▸ Material provided:
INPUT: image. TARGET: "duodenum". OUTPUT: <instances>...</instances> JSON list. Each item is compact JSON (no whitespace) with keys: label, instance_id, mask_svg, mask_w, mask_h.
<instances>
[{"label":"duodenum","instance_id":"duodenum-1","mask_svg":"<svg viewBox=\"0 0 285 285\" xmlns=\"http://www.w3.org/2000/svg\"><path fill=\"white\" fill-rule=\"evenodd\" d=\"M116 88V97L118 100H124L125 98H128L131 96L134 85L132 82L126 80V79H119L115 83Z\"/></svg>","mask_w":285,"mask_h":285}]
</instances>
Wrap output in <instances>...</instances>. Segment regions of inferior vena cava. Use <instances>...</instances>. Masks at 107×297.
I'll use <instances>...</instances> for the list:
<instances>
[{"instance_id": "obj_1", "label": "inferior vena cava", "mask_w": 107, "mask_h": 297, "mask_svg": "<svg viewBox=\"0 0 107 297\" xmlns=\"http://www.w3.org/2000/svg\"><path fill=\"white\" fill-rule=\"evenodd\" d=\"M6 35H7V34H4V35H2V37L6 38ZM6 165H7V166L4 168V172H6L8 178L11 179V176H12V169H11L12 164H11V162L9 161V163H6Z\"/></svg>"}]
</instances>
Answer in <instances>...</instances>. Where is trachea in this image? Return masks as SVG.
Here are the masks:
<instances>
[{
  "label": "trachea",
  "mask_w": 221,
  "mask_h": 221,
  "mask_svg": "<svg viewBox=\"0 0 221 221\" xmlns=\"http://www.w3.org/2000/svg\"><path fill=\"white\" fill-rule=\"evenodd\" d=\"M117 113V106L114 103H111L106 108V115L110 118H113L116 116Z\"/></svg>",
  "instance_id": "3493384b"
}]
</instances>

▸ Your objective:
Would you quote, exactly and only, the lines from the one containing "Wrap output in" to the end of the entries?

▸ Solution to the problem:
Wrap output in <instances>...</instances>. Segment regions of inferior vena cava. Use <instances>...</instances>. Masks at 107×297.
I'll use <instances>...</instances> for the list:
<instances>
[{"instance_id": "obj_1", "label": "inferior vena cava", "mask_w": 107, "mask_h": 297, "mask_svg": "<svg viewBox=\"0 0 107 297\" xmlns=\"http://www.w3.org/2000/svg\"><path fill=\"white\" fill-rule=\"evenodd\" d=\"M6 35H7V34H4V35H2V37L6 38ZM6 165H7V166L4 168V172H6L8 178L11 179V176H12V169H11L12 164H11V162L9 161V163H6Z\"/></svg>"}]
</instances>
Answer in <instances>...</instances>. Where is trachea in this image? Return masks as SVG.
Here are the masks:
<instances>
[{
  "label": "trachea",
  "mask_w": 221,
  "mask_h": 221,
  "mask_svg": "<svg viewBox=\"0 0 221 221\" xmlns=\"http://www.w3.org/2000/svg\"><path fill=\"white\" fill-rule=\"evenodd\" d=\"M117 113V106L114 103H111L106 108V115L110 118H113L116 116Z\"/></svg>",
  "instance_id": "3493384b"
}]
</instances>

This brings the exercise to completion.